# Cold Fear Video Mode not supported



## rapz (Apr 3, 2005)

Hi i just installed Cold Fear and when i go run the game the screen goes blank and a message on my monitor saying *Video Mode not Supported* but there is sound. So i assumed that something wasnt compatible with the game i did meet the minimum requirements for it. I got the latest drivers for the video card and my samsung lcd. It did nothing
someone plz help
Thx

AMD +2500
1 gb ram
36 gb rapter
120 gb maxtor
msi geforce 5900fx
soundblaster audigy 2
Samsung 192n


----------



## Sarkast (Sep 12, 2004)

I remember a similar problem in here just a while back. I think the problem is that the game tries to run in a certain mode that your monitor doesnt support - especially the refresh rate.
Usually you can "force" certain settings for a game - so make sure that the game doesnt try to run (for example) 85hz refresh rate as your LCD wont support this - then shuts off and displays this message.

It might be diffrent for you depending on what drivers you are using - but the nvidia control panel lets you override refresh rate for applications. So if you cant set it for the game you might have success using these override settings. (so its not application controlled)


----------



## rapz (Apr 3, 2005)

yea I believe that the problem is my lcd monitor the max refresh rate is 72 htz. There is an option in the nvidia settings where you can bring refresh rate to 85 htz however when its put in that setting the monitor brings up the same msg video mode not supported. I dont even know if you can even change the refresh rate in game ...


----------



## Sarkast (Sep 12, 2004)

Try the override - just override for all resolutions (cause you might not know in which one it wants to start) to lets say 60hz. That should take care of it. 
In my Nvidia Controles there is:

Screen adjustment
Display mode timing
.
etc.
Nvrotate
Refresh rate override
screen res and refresh

Go to refresh rate override and set them all to 60.


----------



## rapz (Apr 3, 2005)

well... i didnt see that override menu
but when i downloaded coolbits i set the refresh rate to 60htz now it works perfectly thanks


----------



## Sarkast (Sep 12, 2004)

Maybe we are using diffrent versions. Either way i am glad you got it working now.


----------



## i2ply (May 10, 2011)

Well this is a pretty old issue, but one I was actually just having and was able to fix.

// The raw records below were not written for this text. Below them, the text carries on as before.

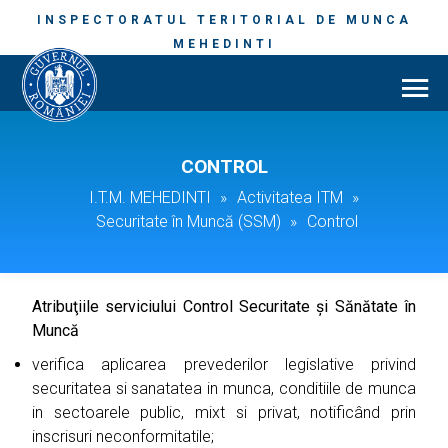
INSPECTORATUL TERITORIAL DE MUNCA
MEHEDINTI
CONTROL
I.T.M. MEHEDINTI
»
Activitatea ITM
»
Securitate în Muncă (SSM)
»
Control
Atribuţiile serviciului Control Securitate şi Sănătate în
Muncă
verifica aplicarea prevederilor legislative privind
securitatea si sanatatea in munca, conditiile de munca
in sectoarele public, mixt si privat, notificând prin
inscrisuri neconformitatile;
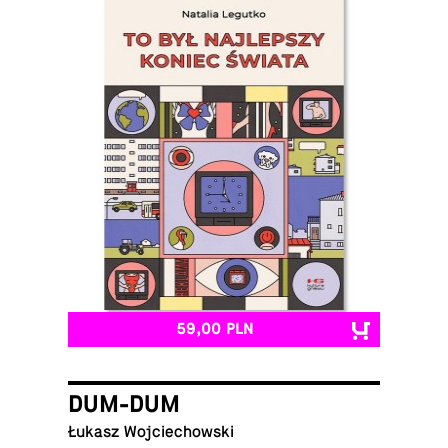
59,00 PLN
DUM-DUM
Łukasz Wojciechowski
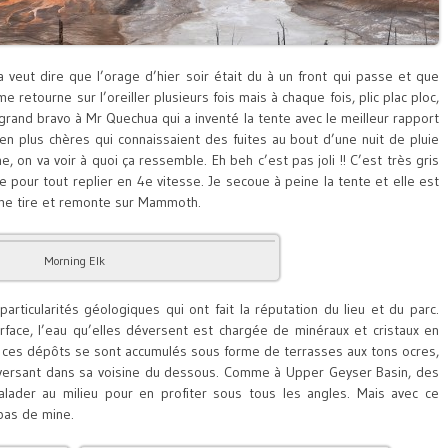
ça veut dire que l’orage d’hier soir était du à un front qui passe et que
 retourne sur l’oreiller plusieurs fois mais à chaque fois, plic plac ploc,
grand bravo à Mr Quechua qui a inventé la tente avec le meilleur rapport
en plus chères qui connaissaient des fuites au bout d’une nuit de pluie
on va voir à quoi ça ressemble. Eh beh c’est pas joli !! C’est très gris
e pour tout replier en 4e vitesse. Je secoue à peine la tente et elle est
e me tire et remonte sur Mammoth.
Morning Elk
particularités géologiques qui ont fait la réputation du lieu et du parc.
ace, l’eau qu’elles déversent est chargée de minéraux et cristaux en
s ces dépôts se sont accumulés sous forme de terrasses aux tons ocres,
éversant dans sa voisine du dessous.
Comme à Upper Geyser Basin, des
lader au milieu pour en profiter sous tous les angles. Mais avec ce
pas de mine.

Seems the game forces a higher hertz than my tv/monitor was unable to use, and simply setting hz through Win7 control panel wouldn't change what the game ran at.


The sollution was an easy one though.

-Opened Nvidia Control Panel.
-Created a custom Resolution (under Display/Change Resolution/Customize).
-Made a new one and set it to 60hz.
-Save.

This forced the game to run in 60hz and I was able to play the game perfectly fine.


Hope this helps anyone who might still come acrossed this problem (like I did).


----------